Background: Deregulation of the RAS pathway frequently drives chemoresistance. RASAL2 is an endogenous RAS inhibitor with oncogenic roles in certain aggressive cancer types. Previously, we showed that RASAL2 confers resistance to platinum-based therapies in the highly aggressive triple-negative breast cancer. In this paper, we delineated the mechanisms of RASAL2 in driving chemoresistance.

Our findings: We found that RASAL2 is markedly upregulated in chemoresistant tumours from patients. This upregulation was associated with elevated levels of an anti-apoptotic protein called BCL2. Mechanistically, we found that RASAL2 promotes the activation of transcription factor CREB1, which in turn drives the levels of both RASAL2 and BCL2. The increase in BCL2 bolsters mitochondrial integrity, making cancer cells more resistant to apoptosis. Accordingly, our findings reveal the CREB1-RASAL2-BCL2 axis as an important pathway that can contribute to cell death evasion, resulting in chemoresistance.
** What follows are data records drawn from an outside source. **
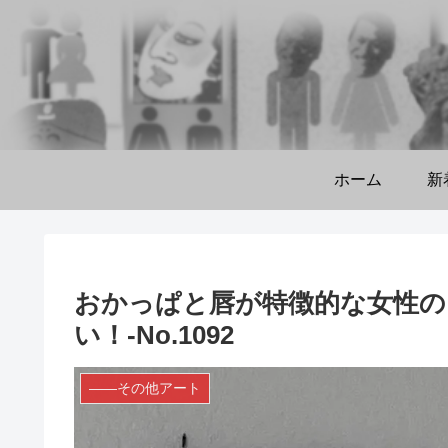
ホーム
新
おかっぱと唇が特徴的な女性の
い！-No.1092
――その他アート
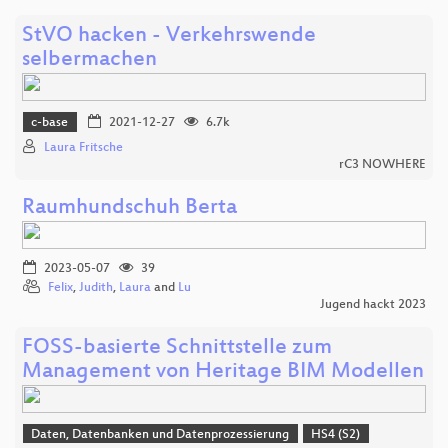
StVO hacken - Verkehrswende
selbermachen
c-base
2021-12-27
6.7k
Laura Fritsche
rC3 NOWHERE
Raumhundschuh Berta
2023-05-07
39
Felix
,
Judith
,
Laura
and
Lu
Jugend hackt 2023
FOSS-basierte Schnittstelle zum
Management von Heritage BIM Modellen
Daten, Datenbanken und Datenprozessierung
HS4 (S2)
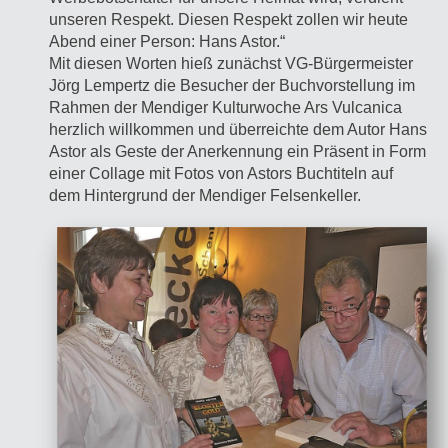
unseren Respekt. Diesen Respekt zollen wir heute
Abend einer Person: Hans Astor.“
Mit diesen Worten hieß zunächst VG-Bürgermeister
Jörg Lempertz die Besucher der Buchvorstellung im
Rahmen der Mendiger Kulturwoche Ars Vulcanica
herzlich willkommen und überreichte dem Autor Hans
Astor als Geste der Anerkennung ein Präsent in Form
einer Collage mit Fotos von Astors Buchtiteln auf
dem Hintergrund der Mendiger Felsenkeller.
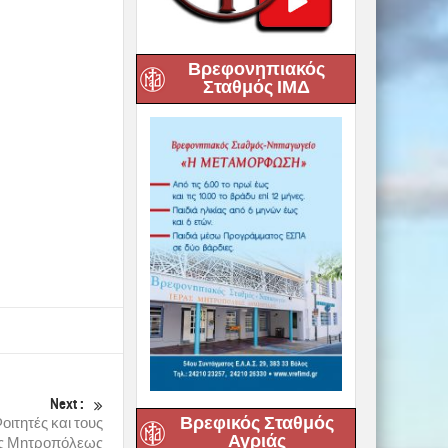
Βρεφονηπιακός
Σταθμός ΙΜΔ
Next :
Βρεφικός Σταθμός
ιτητές και τους
Αγριάς
άς Μητροπόλεως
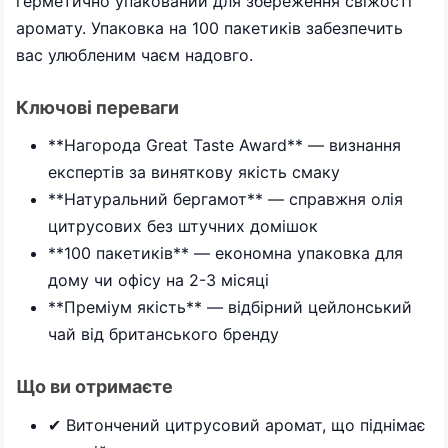
герметично упакований для збереження свіжості
аромату. Упаковка на 100 пакетиків забезпечить
вас улюбленим чаєм надовго.
Ключові переваги
**Нагорода Great Taste Award** — визнання
експертів за виняткову якість смаку
**Натуральний бергамот** — справжня олія
цитрусових без штучних домішок
**100 пакетиків** — економна упаковка для
дому чи офісу на 2-3 місяці
**Преміум якість** — відбірний цейлонський
чай від британського бренду
Що ви отримаєте
✔ Витончений цитрусовий аромат, що піднімає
Translational impact: As high levels of RASAL2 and BCL2 hallmark chemoresistant tumours, they could serve as predictive biomarkers to help identify patients who may benefit from personalised treatments. One approach could be to block CREB1, which would lower RASAL2 and BCL2 levels. Another option is to use drugs that inhibit BCL2 or associated proteins, rendering cancer cells more vulnerable to apoptosis (Figure 1).

Summary: Our work highlights the CREB1-RASAL2-BCL2 axis as a mediator of chemoresistance, actioned via the suppression of apoptosis, effectively allowing tumours to evade cell death. The involvement of several targetable factors in this pathway offers a potential framework for future strategies to overcome the associated chemoresistance.